**WHAT YOU NEED TO DO**
A single number is wanted: how many lines of the data below include the string "mijn"?

== Segment start ==

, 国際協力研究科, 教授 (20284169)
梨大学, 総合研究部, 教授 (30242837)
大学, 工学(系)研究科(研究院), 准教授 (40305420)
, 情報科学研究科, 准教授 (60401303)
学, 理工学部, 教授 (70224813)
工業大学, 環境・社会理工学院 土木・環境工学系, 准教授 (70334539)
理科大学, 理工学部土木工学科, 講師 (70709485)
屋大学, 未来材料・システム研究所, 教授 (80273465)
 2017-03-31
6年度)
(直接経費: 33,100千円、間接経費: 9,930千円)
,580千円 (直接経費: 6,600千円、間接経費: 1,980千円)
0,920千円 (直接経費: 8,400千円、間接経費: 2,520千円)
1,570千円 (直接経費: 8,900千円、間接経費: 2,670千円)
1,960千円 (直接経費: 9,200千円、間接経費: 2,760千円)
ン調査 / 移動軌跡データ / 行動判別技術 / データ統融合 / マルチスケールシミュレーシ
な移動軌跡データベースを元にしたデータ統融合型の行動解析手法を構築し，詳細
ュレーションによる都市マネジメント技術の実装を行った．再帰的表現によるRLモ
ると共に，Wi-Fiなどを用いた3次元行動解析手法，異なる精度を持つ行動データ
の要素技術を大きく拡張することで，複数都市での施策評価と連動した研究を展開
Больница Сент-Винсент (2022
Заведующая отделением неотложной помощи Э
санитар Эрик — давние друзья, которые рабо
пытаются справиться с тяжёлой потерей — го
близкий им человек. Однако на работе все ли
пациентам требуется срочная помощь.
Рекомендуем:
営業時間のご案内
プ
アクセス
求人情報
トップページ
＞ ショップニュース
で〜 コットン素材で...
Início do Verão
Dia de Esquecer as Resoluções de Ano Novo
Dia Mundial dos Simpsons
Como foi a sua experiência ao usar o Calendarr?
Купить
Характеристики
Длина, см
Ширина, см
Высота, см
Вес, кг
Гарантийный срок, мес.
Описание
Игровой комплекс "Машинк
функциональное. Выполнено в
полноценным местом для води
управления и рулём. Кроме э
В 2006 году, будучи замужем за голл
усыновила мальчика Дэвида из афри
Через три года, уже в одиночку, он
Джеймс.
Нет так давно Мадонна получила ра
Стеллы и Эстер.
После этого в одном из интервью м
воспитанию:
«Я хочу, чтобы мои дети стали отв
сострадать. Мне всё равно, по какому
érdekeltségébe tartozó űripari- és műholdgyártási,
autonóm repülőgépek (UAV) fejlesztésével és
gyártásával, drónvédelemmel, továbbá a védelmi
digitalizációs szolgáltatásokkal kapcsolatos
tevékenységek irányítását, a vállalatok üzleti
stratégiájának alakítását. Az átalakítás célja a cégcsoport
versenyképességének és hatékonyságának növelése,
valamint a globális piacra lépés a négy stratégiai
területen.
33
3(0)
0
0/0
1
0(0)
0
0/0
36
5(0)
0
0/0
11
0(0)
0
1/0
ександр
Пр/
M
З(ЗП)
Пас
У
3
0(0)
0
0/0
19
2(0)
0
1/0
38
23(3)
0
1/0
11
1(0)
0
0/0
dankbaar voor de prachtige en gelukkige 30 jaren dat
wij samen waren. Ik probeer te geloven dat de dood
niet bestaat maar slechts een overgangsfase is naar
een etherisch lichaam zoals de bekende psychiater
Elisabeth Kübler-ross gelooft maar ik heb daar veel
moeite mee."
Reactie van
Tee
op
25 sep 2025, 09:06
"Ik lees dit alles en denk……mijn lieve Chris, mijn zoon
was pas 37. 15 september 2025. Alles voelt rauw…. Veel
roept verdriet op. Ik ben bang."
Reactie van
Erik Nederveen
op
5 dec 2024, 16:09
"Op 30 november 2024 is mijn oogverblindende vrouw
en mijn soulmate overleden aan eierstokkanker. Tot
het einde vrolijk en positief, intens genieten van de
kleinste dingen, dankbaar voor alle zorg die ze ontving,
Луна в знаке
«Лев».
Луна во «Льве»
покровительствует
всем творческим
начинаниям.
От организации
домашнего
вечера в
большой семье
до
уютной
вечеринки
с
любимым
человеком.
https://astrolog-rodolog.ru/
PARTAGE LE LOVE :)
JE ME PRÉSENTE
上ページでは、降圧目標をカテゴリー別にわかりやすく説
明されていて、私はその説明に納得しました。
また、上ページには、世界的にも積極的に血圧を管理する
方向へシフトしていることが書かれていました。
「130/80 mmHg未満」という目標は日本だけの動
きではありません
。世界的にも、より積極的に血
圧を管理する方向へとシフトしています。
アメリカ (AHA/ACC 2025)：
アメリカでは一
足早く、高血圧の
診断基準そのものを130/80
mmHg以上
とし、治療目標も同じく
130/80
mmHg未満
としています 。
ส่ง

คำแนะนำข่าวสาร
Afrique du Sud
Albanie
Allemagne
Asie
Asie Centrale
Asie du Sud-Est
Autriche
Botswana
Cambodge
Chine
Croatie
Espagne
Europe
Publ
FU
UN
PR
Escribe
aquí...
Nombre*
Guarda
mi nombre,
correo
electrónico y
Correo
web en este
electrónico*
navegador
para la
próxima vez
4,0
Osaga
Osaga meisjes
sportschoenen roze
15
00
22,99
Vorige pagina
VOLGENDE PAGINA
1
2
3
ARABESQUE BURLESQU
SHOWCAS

== Segment end ==

**WRITTEN RESPONSE**
3